REQUIRED ACTION ▸ Scan the data below for the string "Feed". Copy every line where it appears.

SOURCE RECORDS ▸
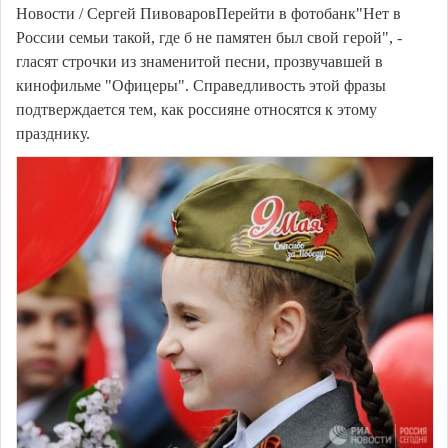
Новости / Сергей ПивоваровПерейти в фотобанк"Нет в
России семьи такой, где б не памятен был свой герой", -
гласят строчки из знаменитой песни, прозвучавшей в
кинофильме "Офицеры". Справедливость этой фразы
подтверждается тем, как россияне относятся к этому
празднику.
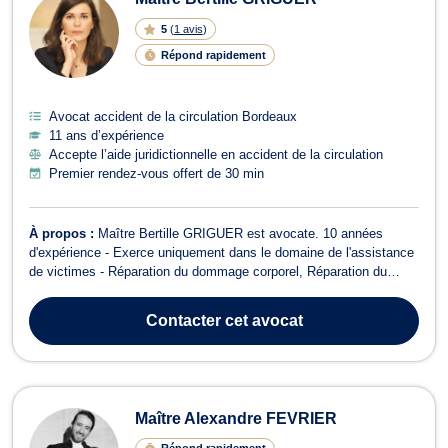
5
(
1 avis
)
Répond rapidement
Avocat accident de la circulation Bordeaux
11 ans d’expérience
Accepte l’aide juridictionnelle en accident de la circulation
Premier rendez-vous offert de 30 min
À propos :
Maître Bertille GRIGUER est avocate. 10 années
d'expérience - Exerce uniquement dans le domaine de l'assistance
de victimes - Réparation du dommage corporel, Réparation du
préjudice et accident de la circulation. Elle défend uniquement les
victimes. Que vous soyez victime d'un accident de la route, d'un
Contacter
cet avocat
accident médical (fa...
Maître Alexandre FEVRIER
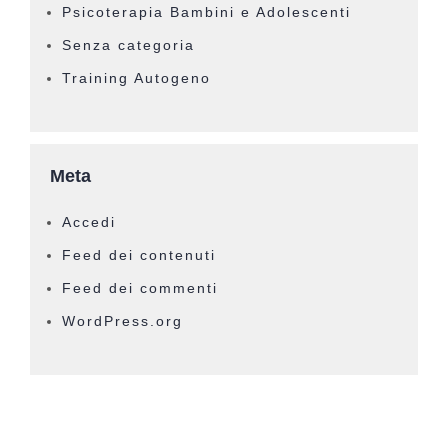
Psicoterapia Bambini e Adolescenti
Senza categoria
Training Autogeno
Meta
Accedi
Feed dei contenuti
Feed dei commenti
WordPress.org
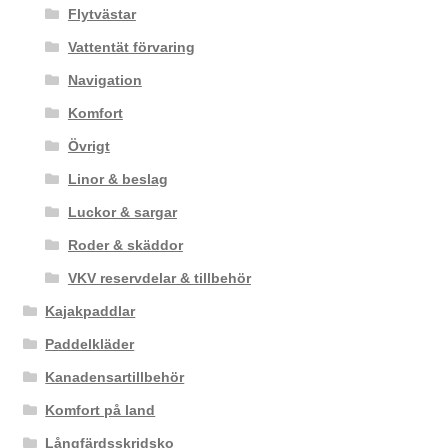
Flytvästar
Vattentät förvaring
Navigation
Komfort
Övrigt
Linor & beslag
Luckor & sargar
Roder & skäddor
VKV reservdelar & tillbehör
Kajakpaddlar
Paddelkläder
Kanadensartillbehör
Komfort på land
Långfärdsskridsko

REPLY TO THE TASK ▸
Feed dei contenuti
Feed dei commenti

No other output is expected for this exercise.